• [Your goal]:
Output, word for word, every line from the line with "[検索] (196, 1947)" through the final line of the data below.

• [Supplied material]:
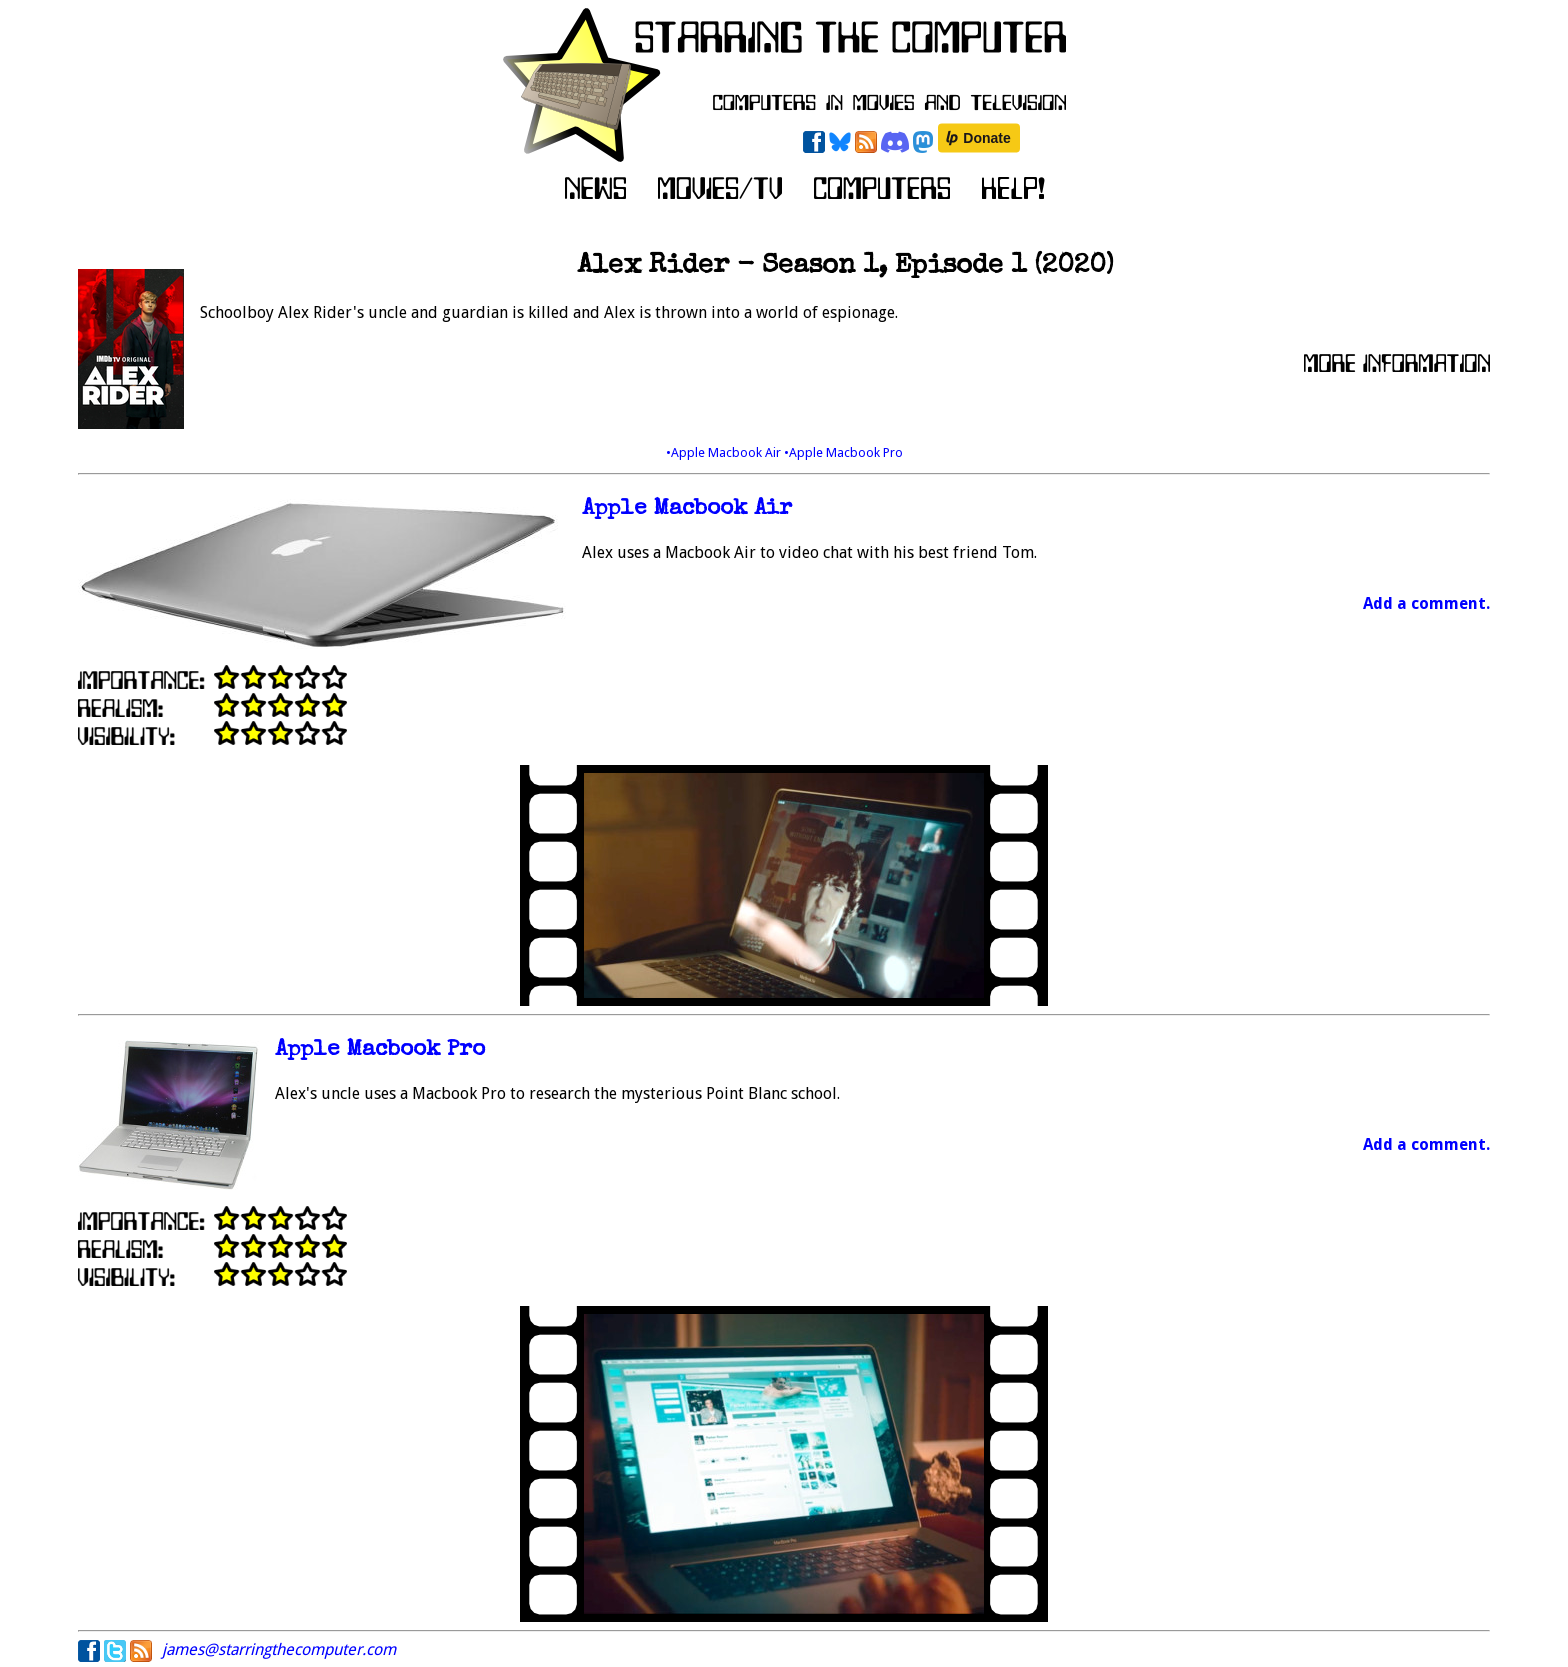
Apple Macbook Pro (380, 1050)
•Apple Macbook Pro (843, 452)
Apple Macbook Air (687, 509)
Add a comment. (1426, 603)
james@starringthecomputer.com (279, 1649)
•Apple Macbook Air (725, 452)
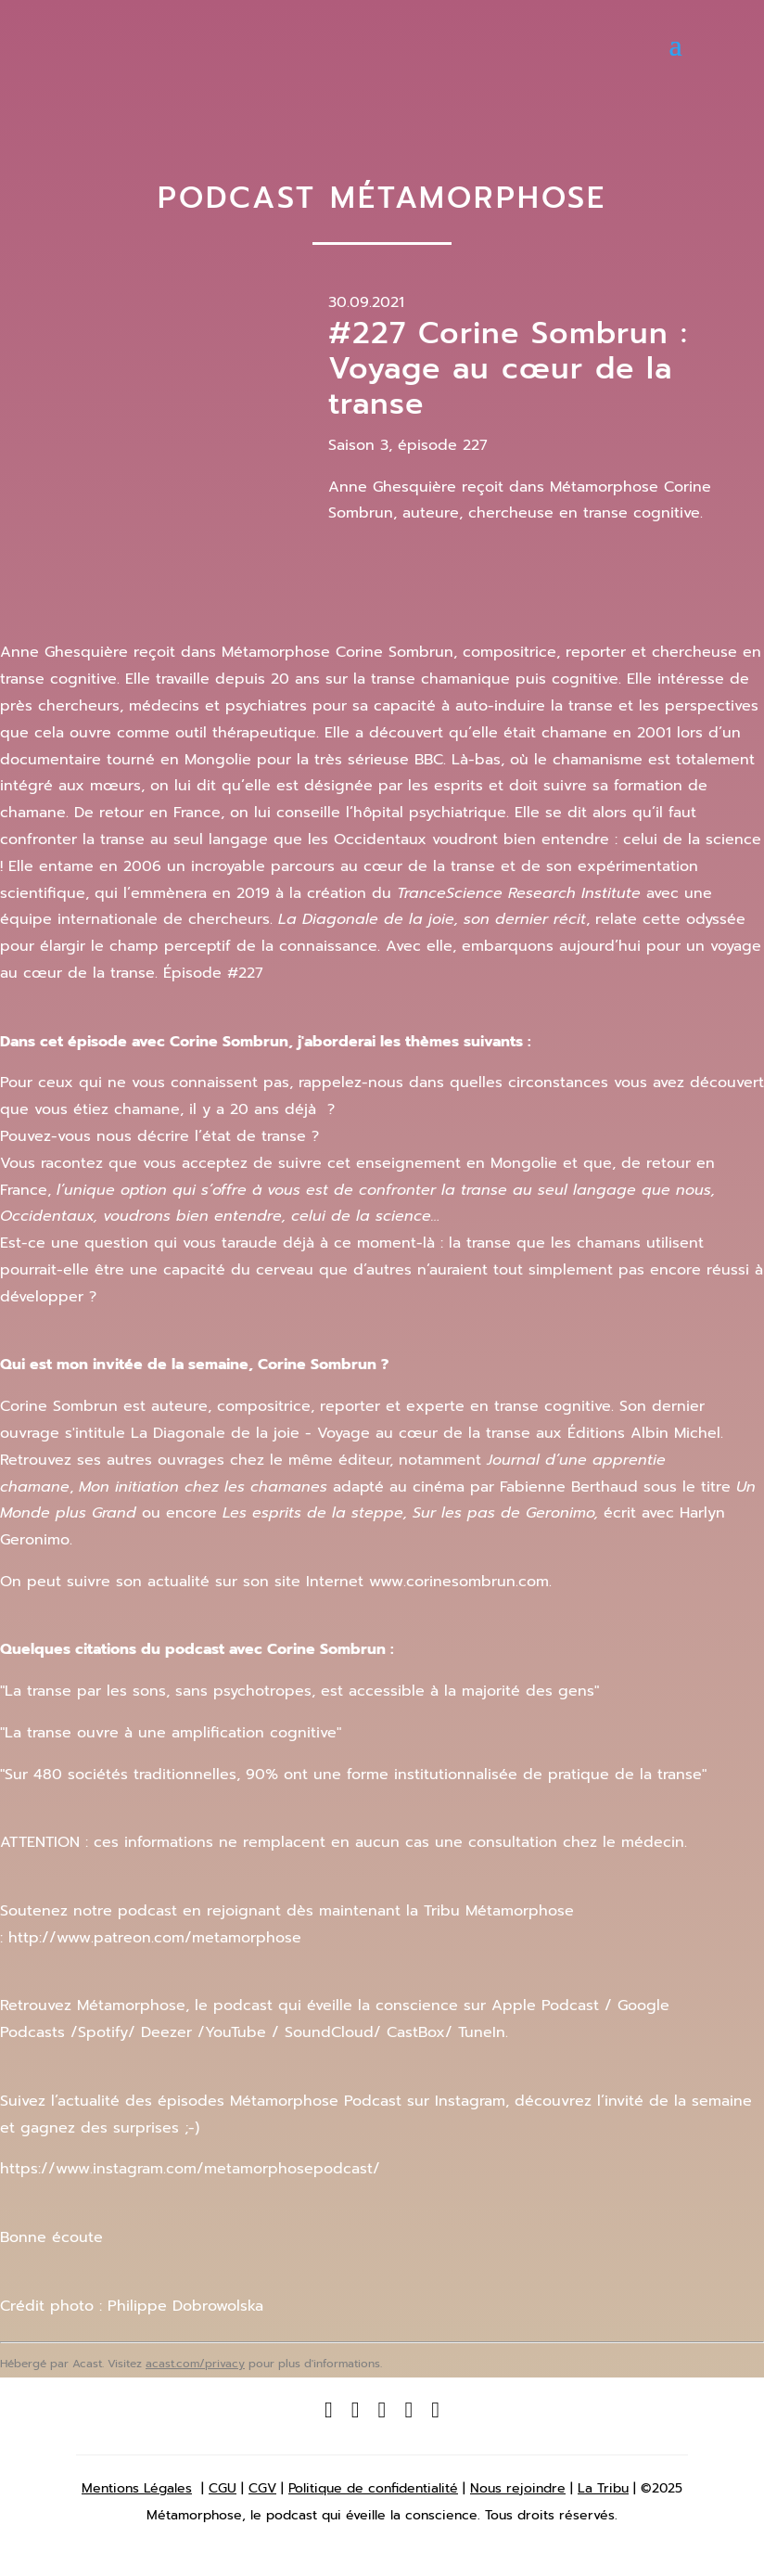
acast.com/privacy (195, 2363)
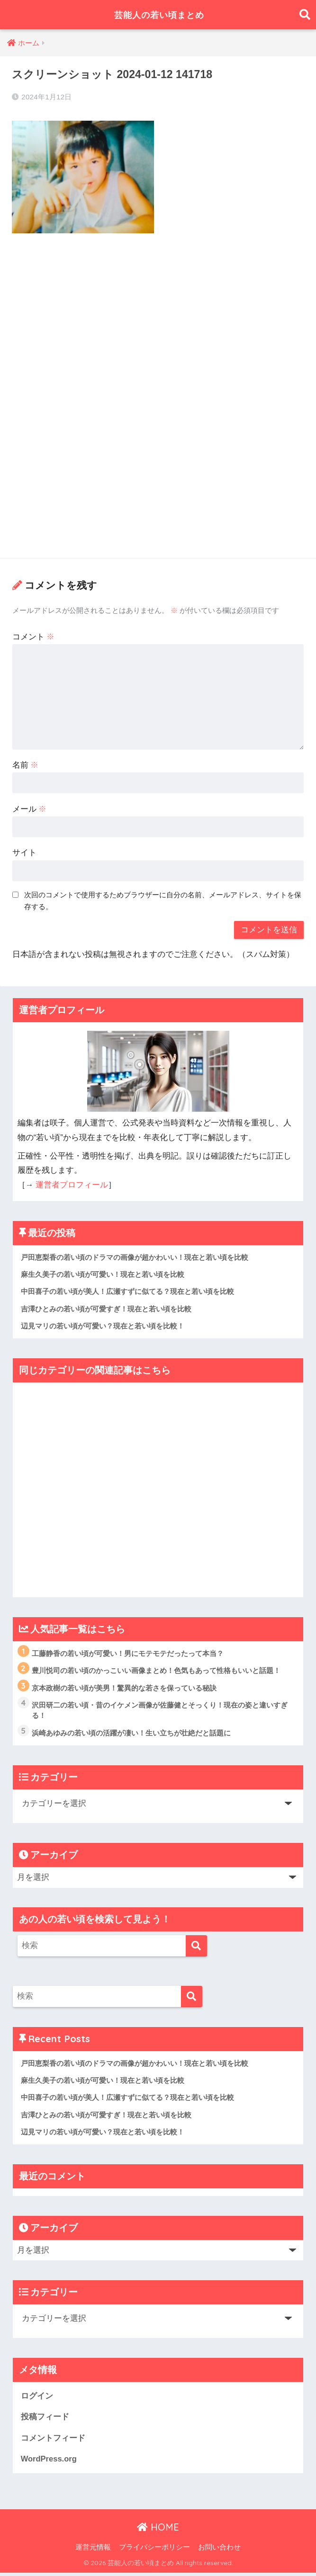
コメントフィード (53, 2440)
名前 (25, 765)
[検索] (196, 1947)
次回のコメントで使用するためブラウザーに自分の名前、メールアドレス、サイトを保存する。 (162, 901)
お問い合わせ (219, 2550)
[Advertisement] (158, 312)
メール (29, 809)
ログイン (37, 2398)
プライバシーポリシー (154, 2550)
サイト (24, 852)
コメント (33, 636)
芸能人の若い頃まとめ (159, 14)
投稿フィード (45, 2419)
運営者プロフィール (72, 1184)
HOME (158, 2531)
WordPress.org (49, 2462)
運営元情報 (93, 2550)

• [Answer to the exercise]:
[検索] (196, 1947)
次回のコメントで使用するためブラウザーに自分の名前、メールアドレス、サイトを保存する。 (162, 901)
お問い合わせ (219, 2550)
[Advertisement] (158, 312)
メール (29, 809)
ログイン (37, 2398)
プライバシーポリシー (154, 2550)
サイト (24, 852)
コメント (33, 636)
芸能人の若い頃まとめ (159, 14)
投稿フィード (45, 2419)
運営者プロフィール (72, 1184)
HOME (158, 2531)
WordPress.org (49, 2462)
運営元情報 (93, 2550)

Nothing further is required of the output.